Lab 11: Introduction to scikit-learn#

For the class on Monday, March 11th

Tip

If you don’t have scikit-learn installed, you’ll want to install them first. Run the following in a terminal after you activate the environment you use for this course. (If running in a notebook, add ! at the very beginning of the line.)
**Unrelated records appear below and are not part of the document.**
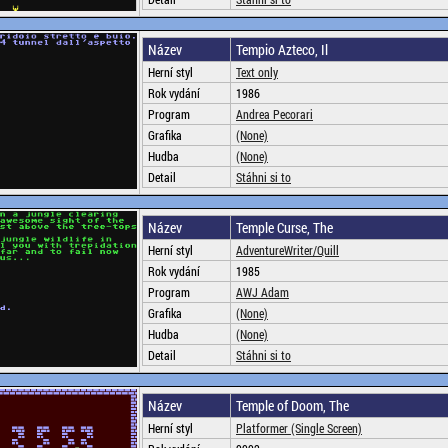
Název
Tempio Azteco, Il
Herní styl
Text only
Rok vydání
1986
Program
Andrea Pecorari
Grafika
(None)
Hudba
(None)
Detail
Stáhni si to
Název
Temple Curse, The
Herní styl
AdventureWriter/Quill
Rok vydání
1985
Program
AWJ Adam
Grafika
(None)
Hudba
(None)
Detail
Stáhni si to
Název
Temple of Doom, The
Herní styl
Platformer (Single Screen)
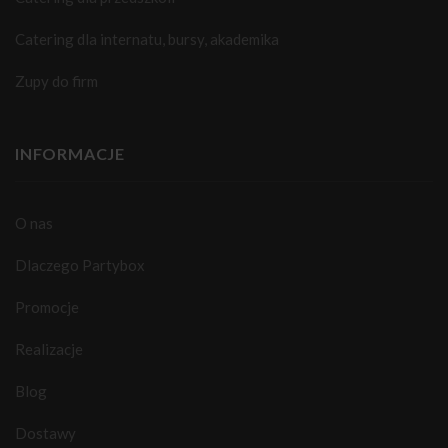
Catering dla internatu, bursy, akademika
Zupy do firm
INFORMACJE
O nas
Dlaczego Partybox
Promocje
Realizacje
Blog
Dostawy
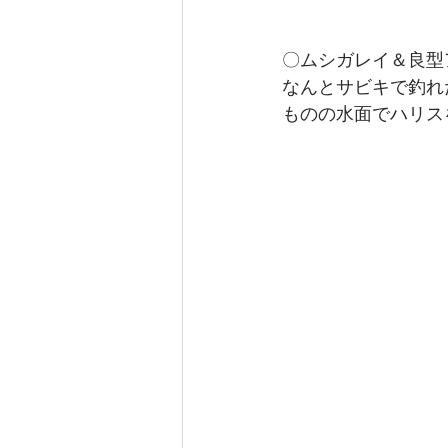
〇ムシガレイ＆良型
なんとサビキで釣れ
ものの水面でハリス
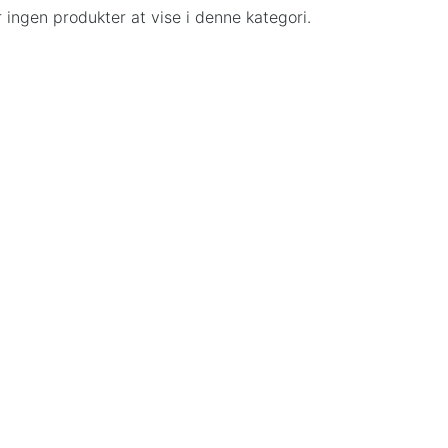
r ingen produkter at vise i denne kategori.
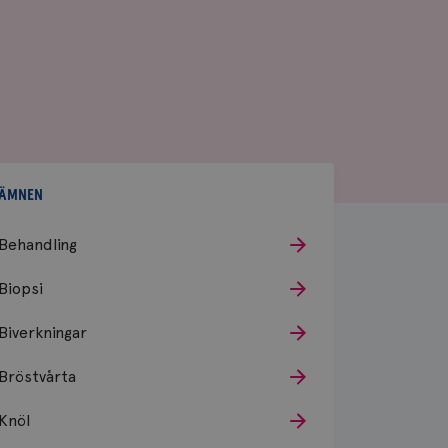
ÄMNEN
Behandling
Biopsi
Biverkningar
Bröstvårta
Knöl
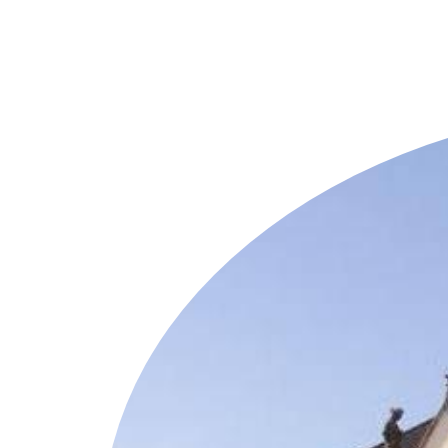
Weitere Objekte
i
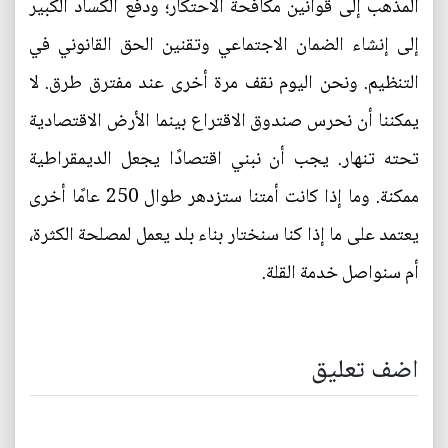
المذهب إلى قوانين مكافحة الاحتكار؛ ودفع الكساد الكبير
إلى إنشاء الضمان الاجتماعي وتقنين الحق القانوني في
التنظيم. ونحن اليوم نقف مرة أخرى عند مفترق طرق. لا
يمكننا أن نحرس صندوق الاقتراع بينما الأرض الاقتصادية
تحته تنهار. يجب أن نبني اقتصادًا يجعل الديمقراطية
ممكنة. وما إذا كانت أمتنا ستزدهر طوال 250 عامًا أخرى
يعتمد على ما إذا كنا سنختار بناء بلد يعمل لمصلحة الكثرة،
أم سنواصل خدمة القلة.
اضف تعليق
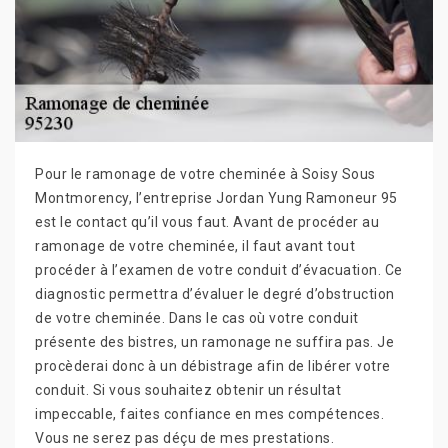
Pour le ramonage de votre cheminée à Soisy Sous
Montmorency, l’entreprise Jordan Yung Ramoneur 95
est le contact qu’il vous faut. Avant de procéder au
ramonage de votre cheminée, il faut avant tout
procéder à l’examen de votre conduit d’évacuation. Ce
diagnostic permettra d’évaluer le degré d’obstruction
de votre cheminée. Dans le cas où votre conduit
présente des bistres, un ramonage ne suffira pas. Je
procèderai donc à un débistrage afin de libérer votre
conduit. Si vous souhaitez obtenir un résultat
impeccable, faites confiance en mes compétences.
Vous ne serez pas déçu de mes prestations.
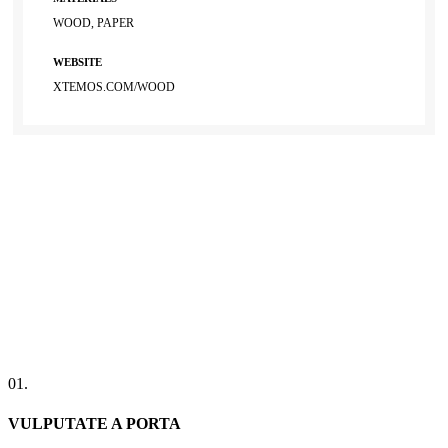
WOOD, PAPER
WEBSITE
XTEMOS.COM/WOOD
01.
VULPUTATE A PORTA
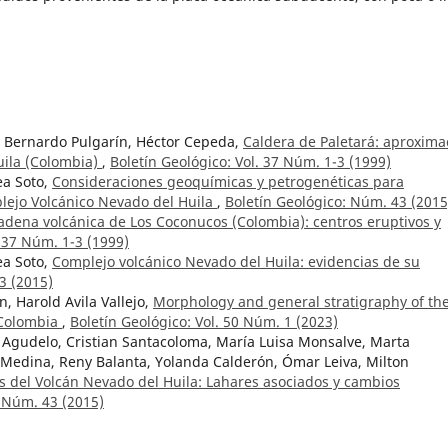
e, Bernardo Pulgarín, Héctor Cepeda,
Caldera de Paletará: aproxima
Huila (Colombia)
,
Boletín Geológico: Vol. 37 Núm. 1-3 (1999)
a Soto,
Consideraciones geoquímicas y petrogenéticas para
lejo Volcánico Nevado del Huila
,
Boletín Geológico: Núm. 43 (2015
adena volcánica de Los Coconucos (Colombia): centros eruptivos y
. 37 Núm. 1-3 (1999)
a Soto,
Complejo volcánico Nevado del Huila: evidencias de su
3 (2015)
n, Harold Avila Vallejo,
Morphology and general stratigraphy of th
 Colombia
,
Boletín Geológico: Vol. 50 Núm. 1 (2023)
 Agudelo, Cristian Santacoloma, María Luisa Monsalve, Marta
f Medina, Reny Balanta, Yolanda Calderón, Ómar Leiva, Milton
s del Volcán Nevado del Huila: Lahares asociados y cambios
: Núm. 43 (2015)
conda install -y scikit-learn
# Run this cell to check if scikit-learn is installed
# scikit-learn version should be at least 1.3.0

import sklearn
print(sklearn.__version__)
1.4.2

A. Data Representation and Exploration#

A1. Basic information about a data set#

For each of the three datasets loaded below (data_digits, data_solarflare, data_transfusion), find out:

  • number of instances (samples)

  • number of features

  • number of targets

  • number of classes (for each target)

  • what question(s) this data set can help answer given the features and targets


// Write your answers to Part A1 here


from sklearn import datasets
# https://scikit-learn.org/stable/datasets/toy_dataset.html#optical-recognition-of-handwritten-digits-dataset
data_digits = datasets.load_digits(as_frame=True)
# https://openml.org/search?type=data&status=active&sort=runs&id=41489
data_solarflare = datasets.fetch_openml("sf2", version=2)
# https://openml.org/search?type=data&status=active&id=1464
data_transfusion = datasets.fetch_openml("blood-transfusion-service-center", version=1)

A2. Exploring a data set#

Explore the data_transfusion data set a little bit.

Based on our discussion in class, do some calculations or make some plots to gain a better understanding of this data set.

Suggestion: Pick 3 calculations/plots to do/make. Write down what you plan to do, implement them, and breifly discuss what you observe.


// Write your answers to Part A2 here


# Add your implementation to Part A2 here

B. scikit-learn API basics#

  1. Based on the example code below, repeat the classification task but with RidgeClassifier and the data_transfusion data set. (You don’t need to know how does the method work.)

  2. When using the RidgeClassifier method on the data_transfusion data set, what are the values of recall, precision, specificity, and accuracy? Here you can treat “2” (donating blood) as “True”, and “1” (not donating blood) as “False”.


// Write your answers to Part B here


import numpy as np
from sklearn.model_selection import train_test_split
from sklearn.svm import SVC
from sklearn.linear_model import RidgeClassifier
train_features, test_features, train_target, test_target = train_test_split(data_digits.data, data_digits.target, test_size=0.25, random_state=123)
clf = SVC()
clf.fit(train_features, train_target)
test_prediced = clf.predict(test_features)
print("% of correct prediction on the test set")
print("Manual calculation =", np.count_nonzero(test_prediced == test_target) / len(test_target))
print("W/ .score() method =", clf.score(test_features, test_target))
% of correct prediction on the test set
Manual calculation = 0.9844444444444445
W/ .score() method = 0.9844444444444445
# Add your implementation to Part B here

Tip

How to submit this notebook on Canvas?

  1. Make sure all your answers, code, and desired results are properly displayed in the notebook.

  2. Save the notebook (press Ctrl+s or Cmd+s). The grey dot on the filename tab (indicating “unsaved”) should disappear.

  3. Run the following cell.

  4. Upload the resulting HTML file to Canvas under the corresponding assignment.

! jupyter nbconvert --to html ./11.ipynb